===== Information shown
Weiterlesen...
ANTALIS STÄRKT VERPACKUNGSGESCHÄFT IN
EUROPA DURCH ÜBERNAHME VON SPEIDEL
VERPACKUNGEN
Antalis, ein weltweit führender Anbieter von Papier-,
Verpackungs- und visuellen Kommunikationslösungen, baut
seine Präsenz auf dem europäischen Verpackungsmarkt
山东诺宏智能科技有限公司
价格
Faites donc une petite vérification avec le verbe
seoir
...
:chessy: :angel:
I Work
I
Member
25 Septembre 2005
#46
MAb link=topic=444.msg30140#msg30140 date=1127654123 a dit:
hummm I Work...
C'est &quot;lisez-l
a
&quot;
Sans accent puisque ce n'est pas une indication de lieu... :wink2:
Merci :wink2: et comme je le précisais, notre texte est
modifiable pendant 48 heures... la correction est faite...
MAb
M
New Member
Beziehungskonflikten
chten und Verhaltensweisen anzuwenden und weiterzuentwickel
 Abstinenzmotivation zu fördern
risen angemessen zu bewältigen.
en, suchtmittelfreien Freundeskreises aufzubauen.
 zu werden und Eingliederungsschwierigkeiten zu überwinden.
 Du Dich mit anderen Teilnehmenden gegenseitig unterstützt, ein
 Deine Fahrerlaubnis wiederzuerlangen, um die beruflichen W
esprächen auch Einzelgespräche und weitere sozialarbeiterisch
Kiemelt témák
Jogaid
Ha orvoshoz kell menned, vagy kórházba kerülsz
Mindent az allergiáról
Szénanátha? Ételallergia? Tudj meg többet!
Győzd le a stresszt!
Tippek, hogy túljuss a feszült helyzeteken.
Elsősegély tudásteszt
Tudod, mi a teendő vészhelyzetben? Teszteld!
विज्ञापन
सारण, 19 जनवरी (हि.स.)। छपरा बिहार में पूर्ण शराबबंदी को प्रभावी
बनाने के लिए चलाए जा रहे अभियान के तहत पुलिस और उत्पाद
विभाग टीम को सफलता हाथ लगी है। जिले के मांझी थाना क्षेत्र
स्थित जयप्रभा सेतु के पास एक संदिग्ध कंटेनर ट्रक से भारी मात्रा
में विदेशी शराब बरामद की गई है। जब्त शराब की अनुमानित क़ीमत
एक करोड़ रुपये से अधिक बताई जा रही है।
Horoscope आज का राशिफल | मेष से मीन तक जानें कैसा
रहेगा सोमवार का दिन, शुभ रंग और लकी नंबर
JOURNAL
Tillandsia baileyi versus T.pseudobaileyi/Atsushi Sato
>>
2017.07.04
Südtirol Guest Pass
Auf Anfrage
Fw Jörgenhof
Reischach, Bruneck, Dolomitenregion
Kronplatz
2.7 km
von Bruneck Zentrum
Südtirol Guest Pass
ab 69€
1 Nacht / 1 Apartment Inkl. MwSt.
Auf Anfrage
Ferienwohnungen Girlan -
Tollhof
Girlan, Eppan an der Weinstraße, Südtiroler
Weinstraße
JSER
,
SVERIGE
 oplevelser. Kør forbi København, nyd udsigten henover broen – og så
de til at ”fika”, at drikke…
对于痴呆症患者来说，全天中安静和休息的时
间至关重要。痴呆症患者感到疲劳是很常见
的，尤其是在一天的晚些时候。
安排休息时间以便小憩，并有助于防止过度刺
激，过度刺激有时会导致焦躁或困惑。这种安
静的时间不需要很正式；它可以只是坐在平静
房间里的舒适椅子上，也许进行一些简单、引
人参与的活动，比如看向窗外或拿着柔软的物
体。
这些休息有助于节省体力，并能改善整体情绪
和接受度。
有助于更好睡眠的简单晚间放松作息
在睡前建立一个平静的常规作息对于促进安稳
==========
• How to complete this task
The full set of entries must be transcribed exactly.

• Problem solution
Weiterlesen...
ANTALIS STÄRKT VERPACKUNGSGESCHÄFT IN
EUROPA DURCH ÜBERNAHME VON SPEIDEL
VERPACKUNGEN
Antalis, ein weltweit führender Anbieter von Papier-,
Verpackungs- und visuellen Kommunikationslösungen, baut
seine Präsenz auf dem europäischen Verpackungsmarkt
山东诺宏智能科技有限公司
价格
Faites donc une petite vérification avec le verbe
seoir
...
:chessy: :angel:
I Work
I
Member
25 Septembre 2005
#46
MAb link=topic=444.msg30140#msg30140 date=1127654123 a dit:
hummm I Work...
C'est &quot;lisez-l
a
&quot;
Sans accent puisque ce n'est pas une indication de lieu... :wink2:
Merci :wink2: et comme je le précisais, notre texte est
modifiable pendant 48 heures... la correction est faite...
MAb
M
New Member
Beziehungskonflikten
chten und Verhaltensweisen anzuwenden und weiterzuentwickel
 Abstinenzmotivation zu fördern
risen angemessen zu bewältigen.
en, suchtmittelfreien Freundeskreises aufzubauen.
 zu werden und Eingliederungsschwierigkeiten zu überwinden.
 Du Dich mit anderen Teilnehmenden gegenseitig unterstützt, ein
 Deine Fahrerlaubnis wiederzuerlangen, um die beruflichen W
esprächen auch Einzelgespräche und weitere sozialarbeiterisch
Kiemelt témák
Jogaid
Ha orvoshoz kell menned, vagy kórházba kerülsz
Mindent az allergiáról
Szénanátha? Ételallergia? Tudj meg többet!
Győzd le a stresszt!
Tippek, hogy túljuss a feszült helyzeteken.
Elsősegély tudásteszt
Tudod, mi a teendő vészhelyzetben? Teszteld!
विज्ञापन
सारण, 19 जनवरी (हि.स.)। छपरा बिहार में पूर्ण शराबबंदी को प्रभावी
बनाने के लिए चलाए जा रहे अभियान के तहत पुलिस और उत्पाद
विभाग टीम को सफलता हाथ लगी है। जिले के मांझी थाना क्षेत्र
स्थित जयप्रभा सेतु के पास एक संदिग्ध कंटेनर ट्रक से भारी मात्रा
में विदेशी शराब बरामद की गई है। जब्त शराब की अनुमानित क़ीमत
एक करोड़ रुपये से अधिक बताई जा रही है।
Horoscope आज का राशिफल | मेष से मीन तक जानें कैसा
रहेगा सोमवार का दिन, शुभ रंग और लकी नंबर
JOURNAL
Tillandsia baileyi versus T.pseudobaileyi/Atsushi Sato
>>
2017.07.04
Südtirol Guest Pass
Auf Anfrage
Fw Jörgenhof
Reischach, Bruneck, Dolomitenregion
Kronplatz
2.7 km
von Bruneck Zentrum
Südtirol Guest Pass
ab 69€
1 Nacht / 1 Apartment Inkl. MwSt.
Auf Anfrage
Ferienwohnungen Girlan -
Tollhof
Girlan, Eppan an der Weinstraße, Südtiroler
Weinstraße
JSER
,
SVERIGE
 oplevelser. Kør forbi København, nyd udsigten henover broen – og så
de til at ”fika”, at drikke…
对于痴呆症患者来说，全天中安静和休息的时
间至关重要。痴呆症患者感到疲劳是很常见
的，尤其是在一天的晚些时候。
安排休息时间以便小憩，并有助于防止过度刺
激，过度刺激有时会导致焦躁或困惑。这种安
静的时间不需要很正式；它可以只是坐在平静
房间里的舒适椅子上，也许进行一些简单、引
人参与的活动，比如看向窗外或拿着柔软的物
体。
这些休息有助于节省体力，并能改善整体情绪
和接受度。
有助于更好睡眠的简单晚间放松作息
在睡前建立一个平静的常规作息对于促进安稳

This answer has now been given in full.